## To do
The required output is the lines below from the line containing "portables comme les" to the line containing "နေ့စဉ်အသုံးပြုမှုများကို ခံနိုင်ရည်ရှိသော မှုန်ဖုံးအလွှ", inclusive, retyped exactly. No other lines belong in it.

## Source data
--- START ---
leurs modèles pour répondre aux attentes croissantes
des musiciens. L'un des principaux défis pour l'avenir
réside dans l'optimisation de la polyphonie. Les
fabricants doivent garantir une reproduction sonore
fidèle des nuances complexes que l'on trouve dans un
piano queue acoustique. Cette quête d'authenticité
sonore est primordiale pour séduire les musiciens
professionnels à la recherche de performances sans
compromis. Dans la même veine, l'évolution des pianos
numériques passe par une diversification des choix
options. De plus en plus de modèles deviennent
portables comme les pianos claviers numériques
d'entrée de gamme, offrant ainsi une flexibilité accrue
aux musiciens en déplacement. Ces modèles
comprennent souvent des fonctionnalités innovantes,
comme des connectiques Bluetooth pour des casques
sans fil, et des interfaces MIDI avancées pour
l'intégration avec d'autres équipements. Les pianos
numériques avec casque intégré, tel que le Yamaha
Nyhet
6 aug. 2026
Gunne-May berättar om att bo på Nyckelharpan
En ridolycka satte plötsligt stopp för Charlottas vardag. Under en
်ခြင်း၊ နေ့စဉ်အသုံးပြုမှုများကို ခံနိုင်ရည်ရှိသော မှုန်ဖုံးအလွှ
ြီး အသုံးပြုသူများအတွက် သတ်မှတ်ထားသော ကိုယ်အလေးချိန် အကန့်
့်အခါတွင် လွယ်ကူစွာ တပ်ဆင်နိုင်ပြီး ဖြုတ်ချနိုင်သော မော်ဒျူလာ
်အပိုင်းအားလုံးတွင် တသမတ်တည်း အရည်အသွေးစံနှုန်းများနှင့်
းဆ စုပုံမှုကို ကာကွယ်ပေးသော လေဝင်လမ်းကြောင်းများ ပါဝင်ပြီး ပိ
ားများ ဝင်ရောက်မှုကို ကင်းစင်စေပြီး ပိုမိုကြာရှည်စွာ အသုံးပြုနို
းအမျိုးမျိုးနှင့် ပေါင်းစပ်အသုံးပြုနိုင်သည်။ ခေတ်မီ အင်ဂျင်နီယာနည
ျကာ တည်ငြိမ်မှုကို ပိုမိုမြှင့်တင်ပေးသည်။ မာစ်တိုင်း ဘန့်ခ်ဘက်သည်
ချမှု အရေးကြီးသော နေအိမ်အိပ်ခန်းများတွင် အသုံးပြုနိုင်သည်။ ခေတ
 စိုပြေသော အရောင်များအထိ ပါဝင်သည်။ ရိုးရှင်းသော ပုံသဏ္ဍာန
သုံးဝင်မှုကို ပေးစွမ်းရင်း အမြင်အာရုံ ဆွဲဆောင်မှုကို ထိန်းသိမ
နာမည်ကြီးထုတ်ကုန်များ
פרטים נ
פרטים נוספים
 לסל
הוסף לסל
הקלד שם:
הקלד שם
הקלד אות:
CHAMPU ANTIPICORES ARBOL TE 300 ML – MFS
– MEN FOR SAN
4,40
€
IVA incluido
--- END ---
## The completed task
portables comme les pianos claviers numériques
d'entrée de gamme, offrant ainsi une flexibilité accrue
aux musiciens en déplacement. Ces modèles
comprennent souvent des fonctionnalités innovantes,
comme des connectiques Bluetooth pour des casques
sans fil, et des interfaces MIDI avancées pour
l'intégration avec d'autres équipements. Les pianos
numériques avec casque intégré, tel que le Yamaha
Nyhet
6 aug. 2026
Gunne-May berättar om att bo på Nyckelharpan
En ridolycka satte plötsligt stopp för Charlottas vardag. Under en
်ခြင်း၊ နေ့စဉ်အသုံးပြုမှုများကို ခံနိုင်ရည်ရှိသော မှုန်ဖုံးအလွှ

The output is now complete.